И вот второй месяц я лежала в постели.
77
Стирка, готовка, любые дела, требующие физического или психологического напряжения, общение с неприятными людьми (как деликатно сказал мой врач) — всё пришлось отменить.
Временно или насовсем до самых родов пока было неясно — это скажут врачи и результаты обследований. Но мне разрешили вернуться домой, и я сочла это хорошим знаком.
— Ничего, полежишь, — похлопала по одеялу Елена Сергеевна. — Не ты первая, не ты последняя. Отслойки плаценты нет. С моим внуком всё хорошо. Ну, гипертонус. Бывает, плод крупный. Такой славный бутуз, — улыбнулась она. — В двадцать восемь недель рожать, конечно, рановато. Но дотянешь до тридцати четырёх — уже будешь молодец.
«Мальчик, — улыбнулась я. — Марк будет рад».
— Мы заявление в ЗАГС подали, — сказала вслух.
— Ну, молодцы. До рождения ребёнка, конечно, лучше бы расписаться, но, если что, я договорюсь без церемонии. Или вы хотели?
— Нет, — покачала я головой. — Если только для своих.
— Ну свои все и так поймут. А в какой ЗАГС ходили? — встала она. Кивнула, когда я ответила.
Мы словно поменялись ролями: теперь она за мной присматривала.
Не сговариваясь, мы с Марком решили, что будем жить у неё, когда Елена Сергеевна предложила.

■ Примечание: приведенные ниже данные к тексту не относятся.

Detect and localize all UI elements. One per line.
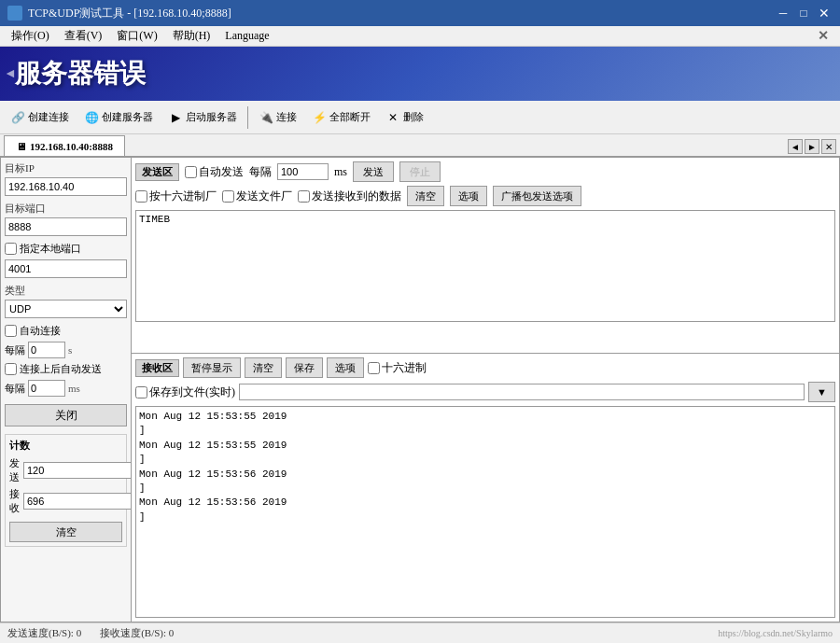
interval2-input[interactable]	[28, 380, 65, 397]
send-recv-checkbox[interactable]	[298, 190, 310, 203]
maximize-button[interactable]: □	[795, 5, 812, 21]
send-options-button[interactable]: 选项	[450, 186, 487, 206]
count-clear-button[interactable]: 清空	[9, 522, 122, 542]
send-file-label: 发送文件厂	[236, 189, 292, 204]
header-arrow-icon[interactable]: ◄	[4, 66, 17, 81]
send-textarea[interactable]: TIMEB	[135, 210, 835, 322]
titlebar-close-button[interactable]: ✕	[816, 5, 833, 21]
menu-help[interactable]: 帮助(H)	[165, 26, 218, 46]
target-port-group: 目标端口	[5, 202, 127, 236]
hex-mode-checkbox[interactable]	[368, 362, 380, 374]
type-group: 类型 UDP TCP	[5, 284, 127, 318]
interval1-unit: s	[68, 344, 72, 356]
delete-button[interactable]: ✕ 删除	[379, 105, 430, 131]
recv-content[interactable]: Mon Aug 12 15:53:55 2019 ] Mon Aug 12 15…	[135, 406, 835, 618]
stop-button[interactable]: 停止	[399, 161, 441, 182]
create-connection-button[interactable]: 🔗 创建连接	[4, 105, 76, 131]
create-server-icon: 🌐	[84, 110, 99, 125]
create-server-button[interactable]: 🌐 创建服务器	[77, 105, 160, 131]
window-title: TCP&UDP测试工具 - [192.168.10.40;8888]	[28, 6, 231, 21]
local-port-input[interactable]	[5, 259, 127, 278]
auto-send-after-label: 连接上后自动发送	[20, 362, 102, 376]
send-button[interactable]: 发送	[353, 161, 394, 182]
tab-prev-button[interactable]: ◄	[788, 139, 803, 154]
title-bar: TCP&UDP测试工具 - [192.168.10.40;8888] ─ □ ✕	[0, 0, 840, 26]
menu-view[interactable]: 查看(V)	[57, 26, 110, 46]
recv-count-row: 接收	[9, 487, 122, 515]
auto-send-checkbox[interactable]	[185, 166, 197, 178]
send-recv-label: 发送接收到的数据	[312, 189, 401, 204]
tab-navigation: ◄ ► ✕	[788, 139, 836, 154]
interval1-label: 每隔	[5, 343, 25, 357]
broadcast-button[interactable]: 广播包发送选项	[493, 186, 581, 206]
menu-action[interactable]: 操作(O)	[4, 26, 57, 46]
recv-clear-button[interactable]: 清空	[245, 357, 282, 378]
delete-icon: ✕	[385, 110, 400, 125]
right-panel: 发送区 自动发送 每隔 ms 发送 停止 按十六进制厂 发送文件厂	[132, 158, 839, 622]
start-server-icon: ▶	[168, 110, 183, 125]
target-port-label: 目标端口	[5, 202, 127, 216]
recv-line: Mon Aug 12 15:53:55 2019	[139, 439, 832, 453]
interval2-row: 每隔 ms	[5, 380, 127, 397]
interval2-label: 每隔	[5, 382, 25, 396]
save-button[interactable]: 保存	[286, 357, 323, 378]
auto-connect-checkbox[interactable]	[5, 325, 17, 337]
minimize-button[interactable]: ─	[775, 5, 791, 21]
send-clear-button[interactable]: 清空	[407, 186, 444, 206]
send-interval-input[interactable]	[277, 163, 329, 180]
save-file-input[interactable]	[239, 384, 805, 400]
menu-window[interactable]: 窗口(W)	[109, 26, 164, 46]
disconnect-all-button[interactable]: ⚡ 全部断开	[305, 105, 377, 131]
send-options-row: 按十六进制厂 发送文件厂 发送接收到的数据 清空 选项 广播包发送选项	[135, 186, 835, 206]
target-port-input[interactable]	[5, 217, 127, 236]
interval2-unit: ms	[68, 383, 80, 394]
menu-close-button[interactable]: ✕	[810, 26, 836, 46]
auto-send-after-checkbox[interactable]	[5, 363, 17, 375]
app-icon	[7, 6, 22, 21]
interval-label: 每隔	[249, 164, 272, 180]
auto-send-after-row: 连接上后自动发送	[5, 362, 127, 376]
connection-tab[interactable]: 🖥 192.168.10.40:8888	[4, 135, 125, 156]
auto-connect-label: 自动连接	[20, 324, 61, 338]
connect-button[interactable]: 🔌 连接	[252, 105, 303, 131]
left-panel: 目标IP 目标端口 指定本地端口 类型 UDP TCP 自动连接	[1, 158, 132, 622]
menu-language[interactable]: Language	[217, 26, 276, 46]
recv-save-row: 保存到文件(实时) ▼	[135, 382, 835, 402]
recv-count-value	[23, 493, 132, 510]
auto-connect-row: 自动连接	[5, 324, 127, 338]
send-recv-row: 发送接收到的数据	[298, 189, 401, 204]
interval1-input[interactable]	[28, 342, 65, 358]
header-banner: ◄ 服务器错误	[0, 47, 840, 101]
menu-bar: 操作(O) 查看(V) 窗口(W) 帮助(H) Language ✕	[0, 26, 840, 47]
disconnect-all-label: 全部断开	[329, 110, 371, 124]
pause-display-button[interactable]: 暂停显示	[183, 357, 241, 378]
scroll-button[interactable]: ▼	[808, 382, 835, 402]
start-server-button[interactable]: ▶ 启动服务器	[161, 105, 244, 131]
disconnect-all-icon: ⚡	[312, 110, 327, 125]
tab-row: 🖥 192.168.10.40:8888 ◄ ► ✕	[0, 134, 840, 157]
target-ip-input[interactable]	[5, 177, 127, 196]
recv-line: Mon Aug 12 15:53:55 2019	[139, 410, 832, 424]
local-port-checkbox[interactable]	[5, 243, 17, 255]
auto-send-label: 自动发送	[199, 164, 244, 180]
close-connection-button[interactable]: 关闭	[5, 404, 127, 426]
local-port-checkbox-row: 指定本地端口	[5, 242, 127, 256]
interval-unit: ms	[334, 165, 347, 179]
main-area: 目标IP 目标端口 指定本地端口 类型 UDP TCP 自动连接	[0, 157, 840, 622]
recv-count-label: 接收	[9, 487, 20, 515]
hex-send-checkbox[interactable]	[135, 190, 147, 203]
recv-toolbar: 接收区 暂停显示 清空 保存 选项 十六进制	[135, 357, 835, 378]
title-controls[interactable]: ─ □ ✕	[775, 5, 833, 21]
send-file-checkbox[interactable]	[222, 190, 234, 203]
connect-icon: 🔌	[259, 110, 273, 125]
send-toolbar: 发送区 自动发送 每隔 ms 发送 停止	[135, 161, 835, 182]
tab-close-button[interactable]: ✕	[821, 139, 836, 154]
save-file-checkbox[interactable]	[135, 386, 147, 398]
toolbar-separator-1	[247, 106, 248, 129]
recv-line: Mon Aug 12 15:53:56 2019	[139, 468, 832, 482]
type-select[interactable]: UDP TCP	[5, 300, 127, 318]
recv-options-button[interactable]: 选项	[327, 357, 364, 378]
tab-next-button[interactable]: ►	[805, 139, 819, 154]
tab-icon: 🖥	[16, 141, 26, 152]
delete-label: 删除	[403, 110, 424, 124]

Его квартира не нравилась мне, моя — ему, снимать что-то новое было совершенно безответственно, а в её наследных пяти комнатах на Якиманке места хватало всем.
К тому же Елена Сергеевна почти закончила ремонт в новой квартире, они с Ярославом потихоньку начали перевозить вещи, и она уже переселила туда двух кошек, чтобы привыкали. Оставила только Бордо, самую ласковую, ту, что особо была привязана к Марку, и Бордо ходила по квартире хозяйкой, гордо помахивая хвостом.
— Честно говоря, я бы поселилась на даче, — сказала я Марку.
Но мы оба понимали, что это невозможно: слишком далеко от города. И ему не намотаешься, и случись что — до больницы не доберёшься. Поэтому я лежала и не жужжала.
А чтобы не скучала, меня озадачили выбором дизайна — в бывшей комнате Марка Елена Сергеевна решила сделать детскую. И всё шло к тому, что мы, видимо, останемся здесь жить.
— Парк Горького, Нескучный сад, «Музеон», Воробьёвы горы, Ботанический сад, — перечисляла Елена Сергеевна, показывая в разные направления руками, — будет где гулять с коляской.
— А потом Третьяковка, дом Художника, — кивала я, понимая, к чему она клонит. — И школы тут, наверное, хорошие, — улыбалась. — И до МГУ недалеко.
Она засмеялась.
— Но он ведь, как назло, поступит в Бауманку и будет мотаться чёрт знает куда, — имела она в виду отчасти Марка, но больше, конечно, будущего внука.
— Пусть он хоть в Пекине учится, — выдыхала я, погладив живот. — Только сейчас не торопится.
— Ну сейчас никто ему и не позволит, — успокаивала Елена Сергеевна. — Мы тут опять же недалеко, в Хамовниках, — явно предвкушала она, как будет к ней после школы прибегать внук и трескать за обе щеки пирожки (она обещала даже ради него научиться готовить).